Plaintiff appeals as of right from the trial court’s order granting defendant’s motion for summary judgment, GCR 1963, 117.2(1). We reverse and remand for trial.
On January 5, 1979, at approximately 1:30 a.m., an intruder entered the Peyton Place Bar carrying a rifle and announced a robbery. The man yelled for everyone to get onto the floor. Plaintiff’s decedent refused to cooperate, swore at the robber, and directed an obscene gesture in his direction. The robber fired at the decedent at point-blank range, fatally striking him in the chest.
Plaintiff filed a two-count complaint against defendant, alleging dramshop violations and premises liability. The dramshop count was settled, leaving only the premises liability count, which the trial court dismissed by means of the order underlying this appeal. In granting summary judgment, the court reasoned that defendant could not be liable because she had no duty to prevent the killing of the plaintiff’s decedent. The court characterized the killing as wholly unforeseeable.

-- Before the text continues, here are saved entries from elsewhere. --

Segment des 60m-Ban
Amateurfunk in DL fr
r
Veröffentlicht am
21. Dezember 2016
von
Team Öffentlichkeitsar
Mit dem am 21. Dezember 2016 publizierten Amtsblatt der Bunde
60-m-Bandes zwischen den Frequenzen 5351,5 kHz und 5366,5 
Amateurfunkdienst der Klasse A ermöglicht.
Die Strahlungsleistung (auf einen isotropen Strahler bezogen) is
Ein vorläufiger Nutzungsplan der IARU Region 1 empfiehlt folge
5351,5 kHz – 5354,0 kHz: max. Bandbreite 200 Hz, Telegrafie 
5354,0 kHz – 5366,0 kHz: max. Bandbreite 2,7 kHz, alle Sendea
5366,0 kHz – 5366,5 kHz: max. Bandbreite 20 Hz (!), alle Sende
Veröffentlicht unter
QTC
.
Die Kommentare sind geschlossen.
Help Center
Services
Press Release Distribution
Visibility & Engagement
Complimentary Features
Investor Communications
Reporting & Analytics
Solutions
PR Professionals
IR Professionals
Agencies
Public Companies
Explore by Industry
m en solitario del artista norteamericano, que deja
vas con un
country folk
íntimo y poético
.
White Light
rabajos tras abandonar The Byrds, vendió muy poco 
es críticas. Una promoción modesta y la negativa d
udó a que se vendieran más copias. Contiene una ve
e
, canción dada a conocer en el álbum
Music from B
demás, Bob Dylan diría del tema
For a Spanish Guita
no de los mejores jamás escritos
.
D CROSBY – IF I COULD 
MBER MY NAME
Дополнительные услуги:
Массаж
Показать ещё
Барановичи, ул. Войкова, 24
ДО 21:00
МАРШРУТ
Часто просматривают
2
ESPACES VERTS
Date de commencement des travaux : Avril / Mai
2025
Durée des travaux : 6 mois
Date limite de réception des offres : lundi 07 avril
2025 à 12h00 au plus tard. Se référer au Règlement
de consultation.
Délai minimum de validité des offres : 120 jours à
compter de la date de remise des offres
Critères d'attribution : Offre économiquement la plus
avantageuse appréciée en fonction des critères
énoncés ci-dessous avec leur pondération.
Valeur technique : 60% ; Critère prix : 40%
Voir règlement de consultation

We believe that defendant did in fact owe a duty of care to plaintiff’s decedent, and that the trial court’s reasoning as to this issue was erroneous. A business invitor such as defendant owes a duty to invitees to maintain premises in a reasonably safe *279condition, exercising due care to prevent situations which it knows or should know might result in injury, Manuel v Weitzman, 386 Mich 157, 163; 191 NW2d 474 (1971). This Court has recently discussed the extent to which a business invitor’s duty of care requires it to protect its invitees from the intentional act of an assailant. See Earle v Colonial Theatre Co, 82 Mich App 54; 266 NW2d 466 (1978), lv den 403 Mich 816 (1978). In Earle, this Court found liability for injuries sustained when the plaintiff was assaulted on defendant’s premises. Similarly, in Samson v Saginaw Professional Building, Inc, 393 Mich 393; 224 NW2d 843 (1975), the Supreme Court held that a landlord owes an affirmative duty to protect tenants from foreseeable assaults by users of the premises. The Court stated that the duty to guard another against the criminal acts of third parties can arise when there is a "special relationship” between the party owing the duty and the one to be protected. 393 Mich 406, fn 1. As noted in Earle, supra, the relationship between a business invitor and its invitee is sufficiently "special” to give rise to the duty, see 2 Restatement Torts, 2d, § 314A(3).

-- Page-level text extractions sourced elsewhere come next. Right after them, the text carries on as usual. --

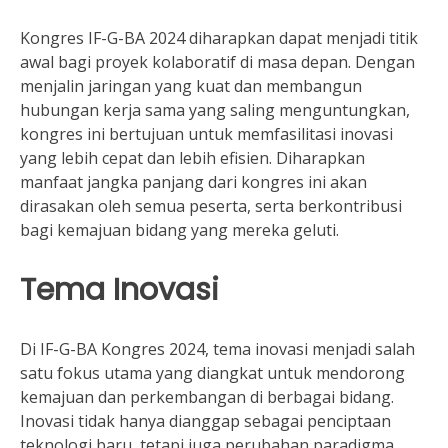
Kongres IF-G-BA 2024 diharapkan dapat menjadi titik
awal bagi proyek kolaboratif di masa depan. Dengan
menjalin jaringan yang kuat dan membangun
hubungan kerja sama yang saling menguntungkan,
kongres ini bertujuan untuk memfasilitasi inovasi
yang lebih cepat dan lebih efisien. Diharapkan
manfaat jangka panjang dari kongres ini akan
dirasakan oleh semua peserta, serta berkontribusi
bagi kemajuan bidang yang mereka geluti.
Tema Inovasi
Di IF-G-BA Kongres 2024, tema inovasi menjadi salah
satu fokus utama yang diangkat untuk mendorong
kemajuan dan perkembangan di berbagai bidang.
Inovasi tidak hanya dianggap sebagai penciptaan
teknologi baru, tetapi juga perubahan paradigma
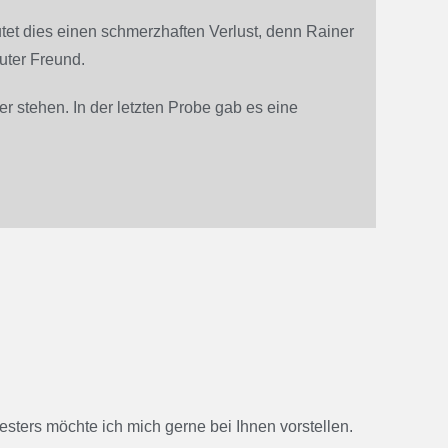
tet dies einen schmerzhaften Verlust, denn Rainer
guter Freund.
r stehen. In der letzten Probe gab es eine
sters möchte ich mich gerne bei Ihnen vorstellen.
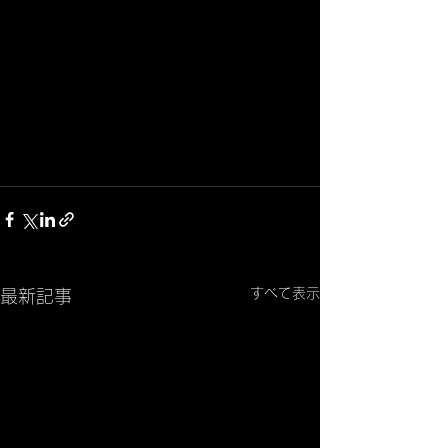
すべて表示
最新記事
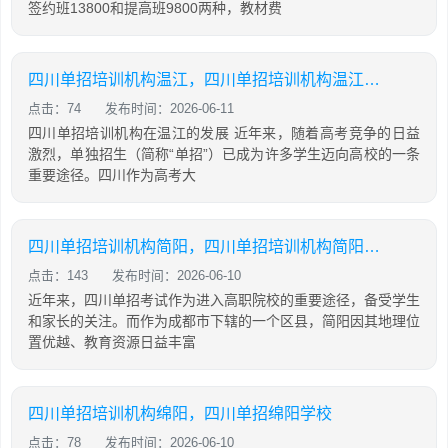
签约班13800和提高班9800两种，教材费
四川单招培训机构温江，四川单招培训机构温江有哪些
点击：74
发布时间：2026-06-11
四川单招培训机构在温江的发展 近年来，随着高考竞争的日益
激烈，单独招生（简称“单招”）已成为许多学生迈向高校的一条
重要途径。四川作为高考大
四川单招培训机构简阳，四川单招培训机构简阳地址
点击：143
发布时间：2026-06-10
近年来，四川单招考试作为进入高职院校的重要途径，备受学生
和家长的关注。而作为成都市下辖的一个区县，简阳因其地理位
置优越、教育资源日益丰富
四川单招培训机构绵阳，四川单招绵阳学校
点击：78
发布时间：2026-06-10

A motion for summary judgment based upon GCR 1963, 117.2(1) tests only the legal sufficiency of the complaint, not whether such claims can be factually supported at trial. Crowther v Ross Chemical & Manufacturing Co, 42 Mich App 426, 431; 202 NW2d 577 (1972). In the present case, plaintiff made the following allegations:
"15. That at all times relevant herein, defendant retailer was engaged in the business of furnishing and selling intoxicating liquor to its customer business invitees on the above described premises.
"16. That it thereupon became, and was, the duty of defendant retailer, by its agents and employees on its *280behalf, to exercise all due care and diligence for the safety of persons lawfully on said premises, including plaintiffs deceased spouse.

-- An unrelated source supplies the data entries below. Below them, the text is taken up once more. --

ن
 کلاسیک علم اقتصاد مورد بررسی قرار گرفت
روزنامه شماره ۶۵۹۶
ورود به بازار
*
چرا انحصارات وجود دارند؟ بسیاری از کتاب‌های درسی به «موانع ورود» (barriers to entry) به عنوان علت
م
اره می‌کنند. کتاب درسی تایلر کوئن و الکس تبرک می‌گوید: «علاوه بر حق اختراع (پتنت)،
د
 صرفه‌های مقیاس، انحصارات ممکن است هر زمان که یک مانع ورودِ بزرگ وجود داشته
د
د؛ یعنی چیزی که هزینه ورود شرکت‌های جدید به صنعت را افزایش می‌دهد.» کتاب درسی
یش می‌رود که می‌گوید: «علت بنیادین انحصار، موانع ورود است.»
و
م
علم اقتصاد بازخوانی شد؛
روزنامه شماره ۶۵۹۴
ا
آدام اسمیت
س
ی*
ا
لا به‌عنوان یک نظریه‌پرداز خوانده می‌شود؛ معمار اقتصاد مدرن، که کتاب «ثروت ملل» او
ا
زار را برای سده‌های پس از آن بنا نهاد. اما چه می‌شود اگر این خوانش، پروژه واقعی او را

"17. That on or about January 6, 1979, at approximately 1:30 a.m., as a direct and proximate result of defendant retailer’s misfeasance and its failure to keep the premises of the Peyton Place Bar safe and secure in an effort to protect its customer invitees, robbers entered the premises, robbed the establishment of its cash, and shot and killed Robert Dale Askew, plaintiff’s deceased spouse.
"18. That defendant retailer then and there negligently violated its duty to plaintiff’s deceased spouse by failing to protect the deceased, a customer of the Peyton Place Bar, from bodily harm.
"19. That defendant retailer was also negligent in its failure to take the necessary precaution to protect its patrons from bodily harm.”
Note that plaintiff has specifically pleaded the foreseeability of the assault. We believe that the foregoing allegations have, at the very least, raised a jury question as to whether the risk of an assault such as that involved here was foreseeable to defendant. Whether criminal activity has previously taken place on the premises is but one factor in the determination of whether an assault was foreseeable. Also significant are whether the premises as a whole were located within a high crime area and whether the owner of the premises was aware of criminal activity in the vicinity. We conclude that material issues of fact exist as to the issue of foreseeability. The matter should be decided by the finders of fact. Samson, supra, pp 404-407.
Finally, we reject defendant’s alternative argument, that summary judgment was proper because, as a matter of law, her conduct could not have been a proximate cause of the decedent’s *281death. The question of proximate cause is also reserved in the first instance for the finders of fact, Kurczewski v State Highway Comm, 112 Mich App 544, 552; 316 NW2d 484 (1982).
Reversed and remanded for proceedings consistent with this opinion.